Sunday, 7 October 2007

Do not call me, Father

Russian poem from 1942

(Son to Father…)
Do not call me, father. Do not seek me.
Do not call me. Do not wish me back.
We’re on a route unchartered, fire and blood erase our track.
On we fly on wings of thunder, never more to sheathe our swords.
All of us in battle fallen – not to be brought back by words.
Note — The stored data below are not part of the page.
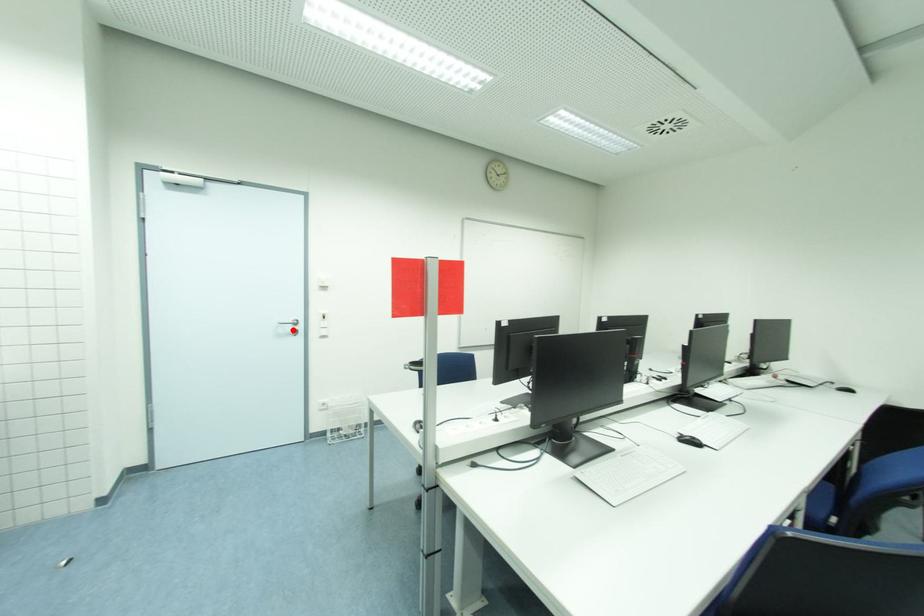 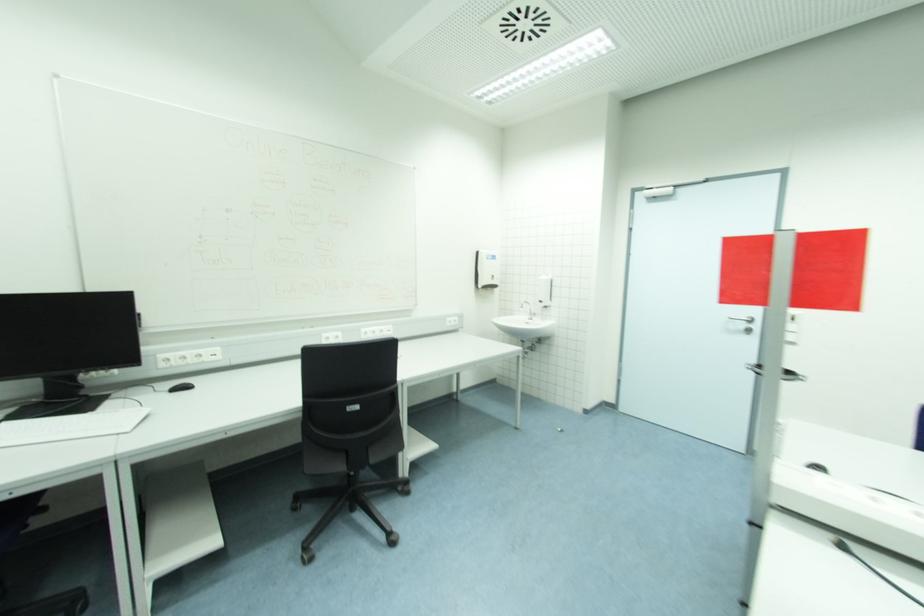 Where in the second image is the point corresponding to the highlighted location from the first image?

(746, 326) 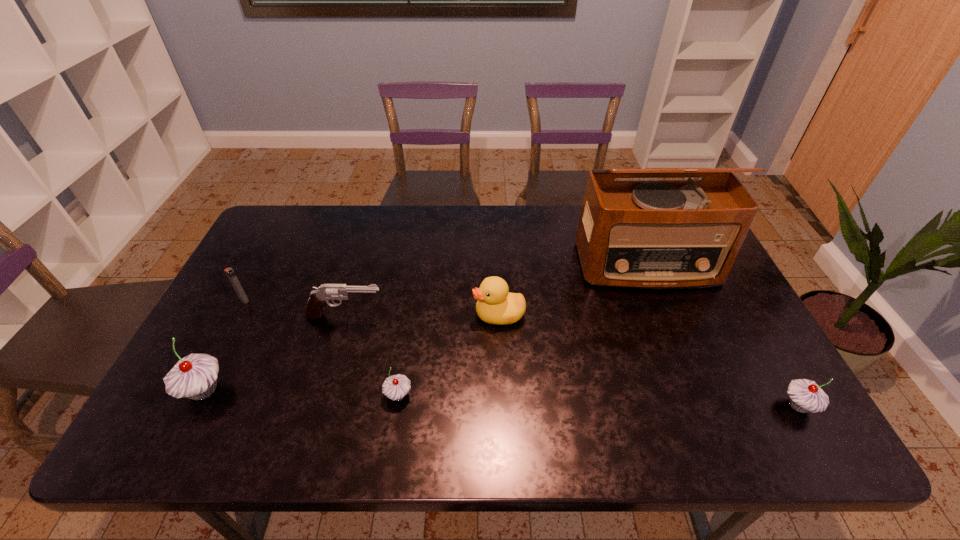 In order to click on free space located on the back of the second tallest object in this screenshot , I will do `click(231, 337)`.

You are a GUI agent. You are given a task and a screenshot of the screen. Output one action in this format:
    pyautogui.click(x=<x>, y=<y>)
    Task: Click on the vacant region located 0.110m on the left of the second cupcake from left to right
    This screenshot has width=960, height=540.
    Given the screenshot: What is the action you would take?
    pyautogui.click(x=338, y=395)

Locate an element on the screen. The width and height of the screenshot is (960, 540). free space located on the back of the rightmost cupcake is located at coordinates (778, 369).

Where is `free space located on the front of the igniter`? The height and width of the screenshot is (540, 960). free space located on the front of the igniter is located at coordinates (199, 386).

Identify the location of vacant position located on the front panel of the radio receiver. The height and width of the screenshot is (540, 960). (700, 394).

Find the location of `vacant space located 0.230m at the muzzle of the gun`. vacant space located 0.230m at the muzzle of the gun is located at coordinates click(x=468, y=316).

Identify the location of free space located at the beak of the third object from right to left. The image size is (960, 540). (339, 315).

Find the location of `vacant space located 0.170m at the beak of the third object from right to left`. vacant space located 0.170m at the beak of the third object from right to left is located at coordinates (411, 315).

Where is `vacant region located at the beak of the third object from right to left`? The height and width of the screenshot is (540, 960). vacant region located at the beak of the third object from right to left is located at coordinates (444, 315).

The image size is (960, 540). I want to click on object that is positioned at the far edge, so click(x=655, y=234). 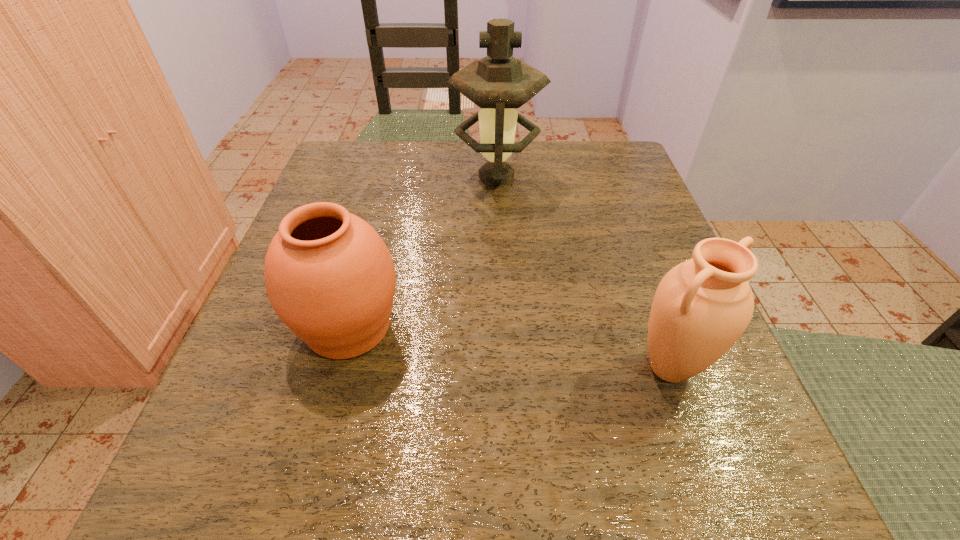 This screenshot has height=540, width=960. In the image, there is a desktop. What are the coordinates of `vacant space at the far edge` in the screenshot? It's located at (553, 168).

Locate an element on the screen. vacant space at the near edge of the desktop is located at coordinates (491, 515).

Identify the location of vacant area at the left edge. (270, 366).

The height and width of the screenshot is (540, 960). In order to click on free space at the right edge in this screenshot , I will do `click(599, 244)`.

This screenshot has width=960, height=540. What are the coordinates of `blank area at the near left corner` in the screenshot? It's located at (260, 517).

I want to click on free region at the near right corner of the desktop, so click(654, 516).

At what (x,y) coordinates should I click in order to perform the action: click on free area in between the rightmost object and the left urn. Please return your answer as a coordinate pair (x, y). This screenshot has width=960, height=540. Looking at the image, I should click on (509, 347).

Where is `vacant area between the tallest object and the rightmost object`? This screenshot has width=960, height=540. vacant area between the tallest object and the rightmost object is located at coordinates (583, 272).

At what (x,y) coordinates should I click in order to perform the action: click on free space between the right urn and the leftmost object. Please return your answer as a coordinate pair (x, y). Image resolution: width=960 pixels, height=540 pixels. Looking at the image, I should click on (509, 347).

In order to click on vacant area that lies between the second object from left to right and the left urn in this screenshot , I will do tap(422, 252). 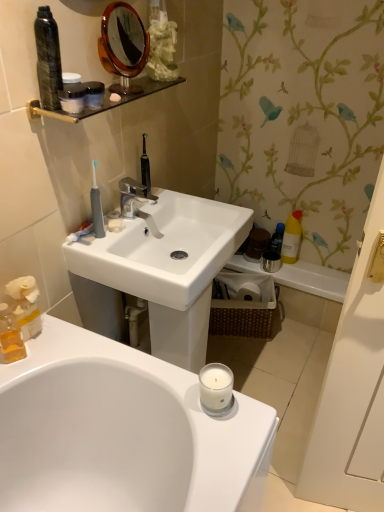 You are a GUI agent. You are given a task and a screenshot of the screen. Output one action in this format:
    pyautogui.click(x=<x>, y=<y>)
    Task: Click on the free spot in front of gray rubber toothbrush at upper left
    
    Given the screenshot: What is the action you would take?
    pyautogui.click(x=111, y=253) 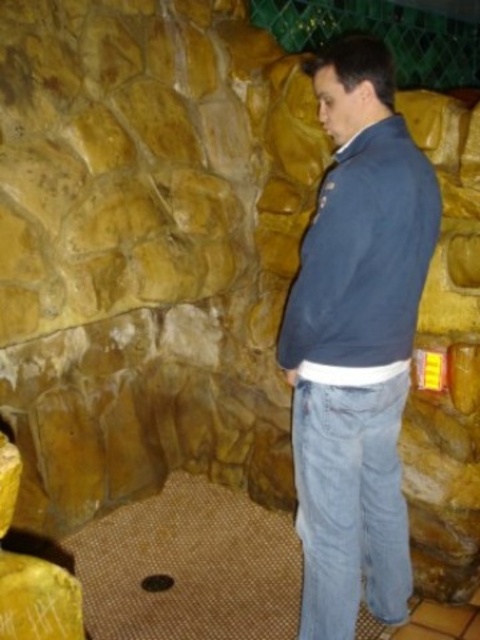 Question: Is blue denim jeans at center to the right of blue fleece sweatshirt at right from the viewer's perspective?

Choices:
 (A) no
 (B) yes

Answer: (A)

Question: Does blue denim jeans at center have a smaller size compared to blue fleece sweatshirt at right?

Choices:
 (A) yes
 (B) no

Answer: (B)

Question: Which point appears closest to the camera in this image?

Choices:
 (A) (304, 256)
 (B) (358, 225)

Answer: (B)

Question: Observing the image, what is the correct spatial positioning of blue denim jeans at center in reference to blue fleece sweatshirt at right?

Choices:
 (A) above
 (B) below

Answer: (B) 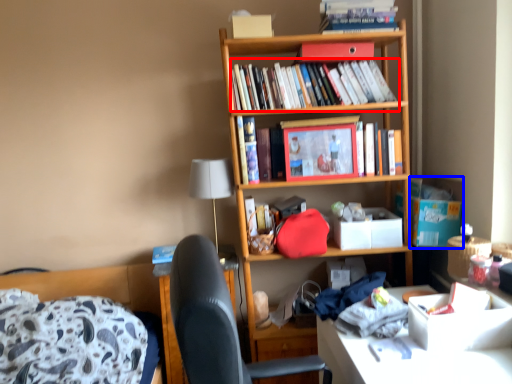 Question: Which object is further to the camera taking this photo, book (highlighted by a red box) or cardboard box (highlighted by a blue box)?

Choices:
 (A) book
 (B) cardboard box

Answer: (B) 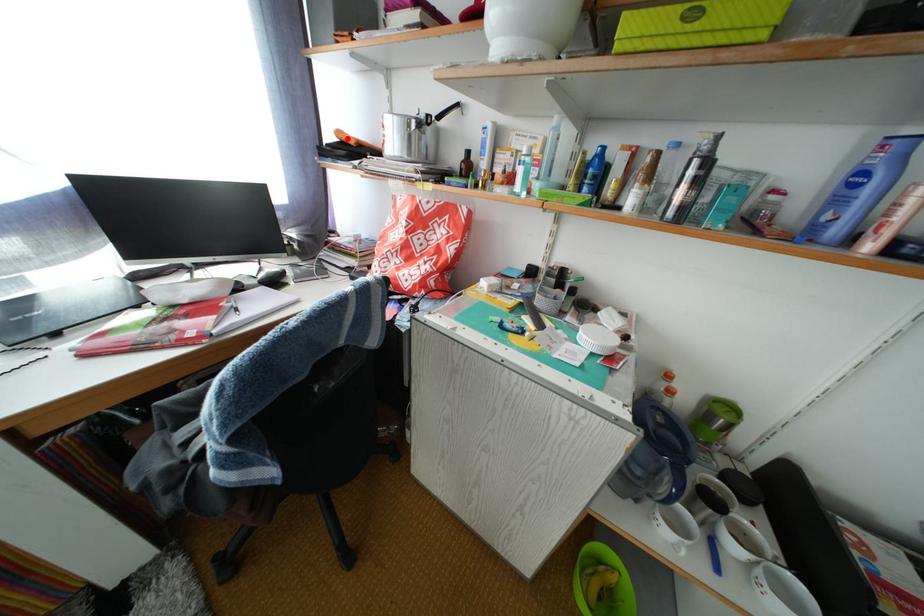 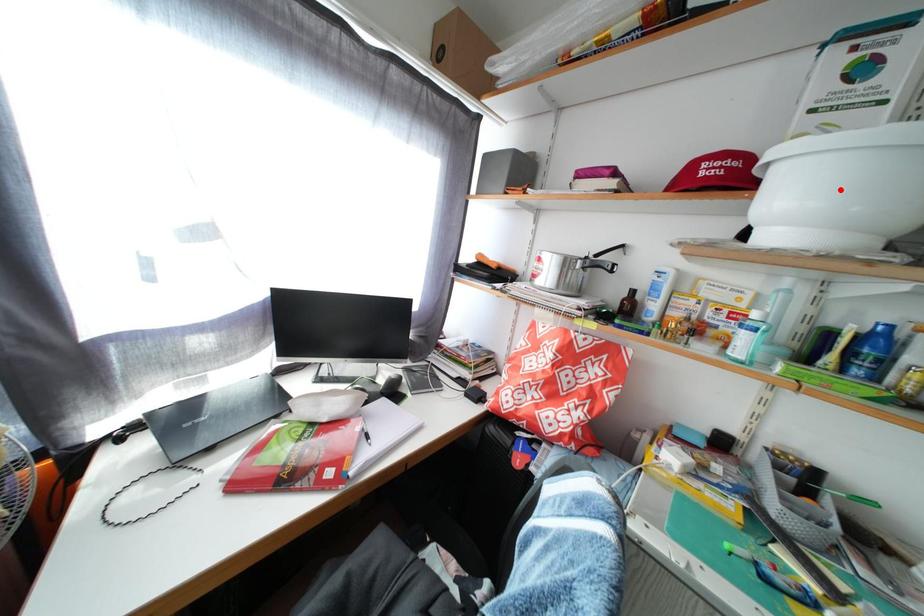 I am providing you with two images of the same scene from different viewpoints. A red point is marked on the first image and another point is marked on the second image. Is the red point in image1 aligned with the point shown in image2?

No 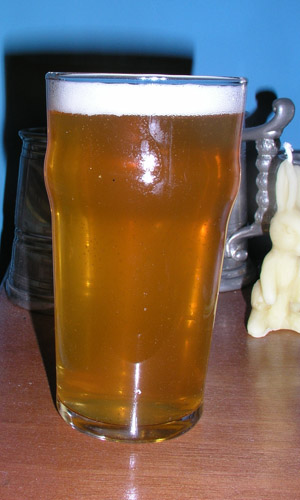 Find the location of `beer in glass`. beer in glass is located at coordinates (155, 235).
Will there be a rendezvous? I know not. I only know we still must fight.
We are sand grains in infinity, never to meet, nevermore to see light.

(Father to son…)
Farewell then my son. Farewell then my conscience.
Farewell my youth, my solace, my one and my

Let this farewell be the end of the story,

A solitude vast in which none is more lonely,
In which you remained barred forever
From light, from air, with your death pains untold.
Untold and unsoothed, never to be resurrected.
Forever and ever an 18 year old.

Farewell then.
No trains ever come from those regions,
Unscheduled and scheduled.
No aeroplanes fly there.

Farewell then my son,
For no miracles happen, as in this world
Dreams do not come true.

I will dream of you still as a baby,
Treading the earth with little strong toes,
The earth where already so many lie buried.

This song to my son, then, is come to its close.

Extract from a poem by Junior Lieutenant Vladimir Pavlovich Antokolski who was killed in action on 6th June 1942.